Di particolare interesse l’inserto fotografico con rare immagini d’epoca. Sia pure con le dovute differenze, l’obiettivo della pubblicazione è rimasto lo stesso indicato nell’editoriale del primissimo numero, datato 15 gennaio 1921: «propagare la cognizione della Terra Santa nel suo carattere di Terra di Dio, patria di Gesù, teatro della redenzione umana e del quale si conservano i venerandi Luoghi che sono i nostri Santuari ». Programma impegnativo, la cui attualità è però ribadita con convinzione dal direttore di Terrasanta, Giuseppe Caffulli.

«Mi sembra particolarmente significativo – dice ad Avvenire – che questo anniversario cada in un momento tanto particolare, nel quale si fa pressante l’invito delle Chiese e delle comunità locali a non dimenticare la Terra Santa. Non si tratta soltanto delle difficoltà di spostamento causate dalla pandemia, ma di un contesto drammaticamente complesso, nel quale rientrano guerre, movimenti di profughi, dissidi mai risolti. Quando parliamo di Terra Santa, infatti, ci riferiamo a un’area molto vasta, che comprende, insieme con Israele e Palestina, anche Siria, Libano, Giordania, Egitto, su su fino a Cipro e Rodi».

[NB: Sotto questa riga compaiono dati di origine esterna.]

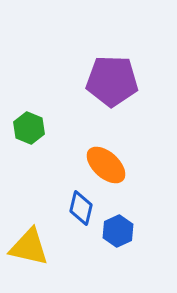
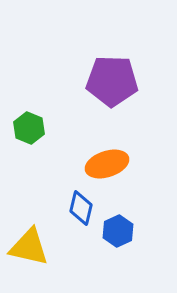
orange ellipse: moved 1 px right, 1 px up; rotated 60 degrees counterclockwise
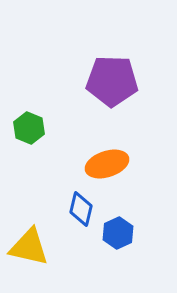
blue diamond: moved 1 px down
blue hexagon: moved 2 px down
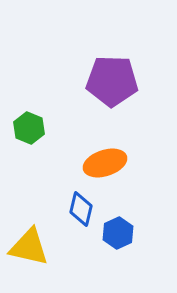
orange ellipse: moved 2 px left, 1 px up
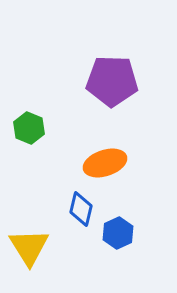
yellow triangle: rotated 45 degrees clockwise
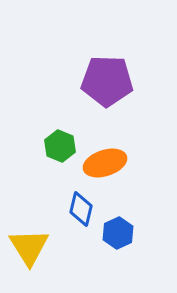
purple pentagon: moved 5 px left
green hexagon: moved 31 px right, 18 px down
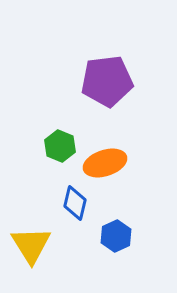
purple pentagon: rotated 9 degrees counterclockwise
blue diamond: moved 6 px left, 6 px up
blue hexagon: moved 2 px left, 3 px down
yellow triangle: moved 2 px right, 2 px up
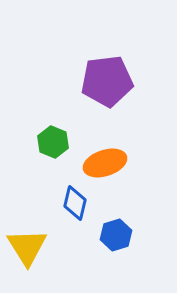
green hexagon: moved 7 px left, 4 px up
blue hexagon: moved 1 px up; rotated 8 degrees clockwise
yellow triangle: moved 4 px left, 2 px down
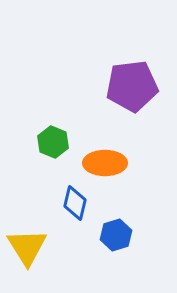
purple pentagon: moved 25 px right, 5 px down
orange ellipse: rotated 18 degrees clockwise
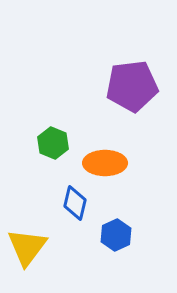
green hexagon: moved 1 px down
blue hexagon: rotated 8 degrees counterclockwise
yellow triangle: rotated 9 degrees clockwise
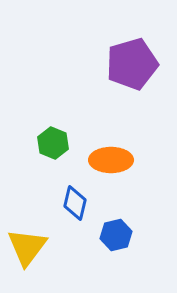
purple pentagon: moved 22 px up; rotated 9 degrees counterclockwise
orange ellipse: moved 6 px right, 3 px up
blue hexagon: rotated 12 degrees clockwise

Trarre il bilancio di un’esperienza tanto lunga e articolata non è semplice. Tra gli aspetti che Caffulli suggerisce di privilegiare c’è anzitutto quello relativo al dialogo ecumenico.

«L’esperienza della Terra Santa ha incarnato e in diversi casi anticipato il cammino compiuto dalle Chiese cristiane negli scorsi decenni – osserva –. In questo senso, quello che accade nei luoghi santi è stato e continua a essere il laboratorio e la prova provata di un rapporto che oggi è sempre più di condivisione e amicizia. In passato, lo sappiamo bene, non era così. Prevaleva un atteggiamento di lontananza che poteva anche sfociare in ostilità. Ma con il tempo la convivenza quotidiana è diventata il segno di un ecumenismo concreto, che rappresenta un modello anche per i cristiani di altre parti del mondo».

Da non sottovalutare, inoltre, il ruolo svolto dalla Custodia nell’ambito dell’archeologia biblica attraverso lo Studium Biblicum Franciscanum di Gerusalemme. «Da sempre Terrasanta si propone anche come strumento di divulgazione per il lavoro prezioso degli archeologi francescani – sottolinea Caffulli –. Le scoperte si susseguono ancora oggi e ogni volta contribuiscono a dare ulteriore spessore storico all’annuncio dei Vangeli. L’affioramento più recente? Quello di una vasca per la purificazione in corrispondenza del Getsemani. Era già noto che il toponimo rimandava all’esistenza di un frantoio, che rendeva necessarie le abluzioni rituali. La presenza della vasca non fa altro che confermare quanto tramandato».